Another thing providers really should be doing is explaining their pathway and their reasoning as to why they're making a specific diagnosis, as well as why they think a certain treatment would work, because it needs to be a team-based approach.

I may have in my head the few diagnoses that I think are most probable, as well as the treatment plan for each one. But before explaining that to the patient, I ask, "Do you have any theories as to what's going on?" Or, "Do you have any worries specifically about a condition you think this might be?"

Because they might come in with a cough, and I might think it's just viral and could go on a long explanation of why they don't need antibiotics.

Meanwhile, they're concerned about cancer, and they walk out without addressing that worry. So while I may have given the accurate diagnoses and treatment, I didn't really address the heart of the patient's concern.

So that's important to tease out, and we as doctors aren't good at doing that.

Take advantage of the hospital's patient advocacy office    

Sometimes it's difficult to advocate on your own behalf, especially when you're critically ill. But you can call patient advocates, explain your concerns, and they will go and speak to the providers on your behalf.

It's like getting one employee to go to bat for you, and only for you, as if they had a fiduciary responsibility to you. That's not utilized as often as I think it should be.

Just ask the nurse, or if you're admitted into a hospital, press zero and say, "I'd like the patient advocacy office."

Patients who have someone by their bedside will have better outcomes, it's just proven. Having that patient advocate with you will decrease the likelihood of communication errors and medication errors.

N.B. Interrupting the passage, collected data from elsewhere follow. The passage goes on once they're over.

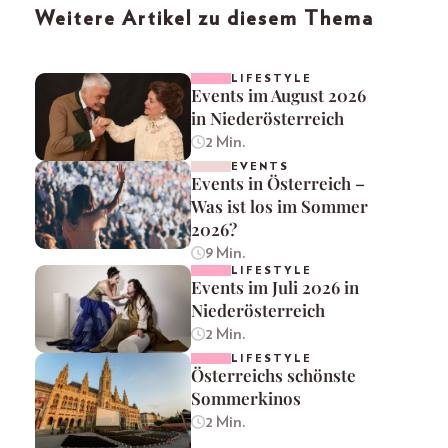
Weitere Artikel zu diesem Thema
LIFESTYLE
Events im August 2026
in Niederösterreich
2 Min.
EVENTS
Events in Österreich –
Was ist los im Sommer
2026?
9 Min.
LIFESTYLE
Events im Juli 2026 in
Niederösterreich
2 Min.
LIFESTYLE
Österreichs schönste
Sommerkinos
2 Min.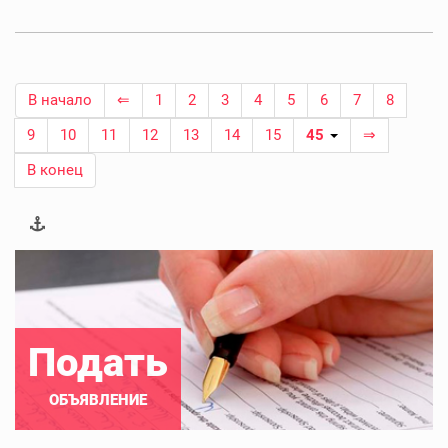
В начало
⇐
1
2
3
4
5
6
7
8
9
10
11
12
13
14
15
45
⇒
В конец
Подать
ОБЪЯВЛЕНИЕ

Labeling something "gaslighting" can actually become a self-perpetuating prophecy 

Studying gaslighting systemically for research purposes is important.

But for a patient to "diagnose" their provider with gaslighting them is not valuable to the patient, because falling down that line of thinking will ultimately harm your relationship.

I think what's a more valuable tool from cognitive behavioral therapy is to establish "charitable thinking" as a patient.

Instead of assuming that your provider is gaslighting you, even though they may well be, say, "OK, I don't think I'm getting adequate care, so I'm going to assume that the reason this is happening is outside of the provider's control. But I'm still going to try and get the most out of my visit."

Basically, without getting offended — which is very difficult and puts more emphasis on what you have to do as opposed to what the provider really should be doing — say, "OK, I need to ask questions and make it clear to the provider that I still don't understand what's going on."

If you still get shut down, then you have no choice but to look for a second opinion.

But if both parties exhibit charitable thinking, that's where you get the best outcomes.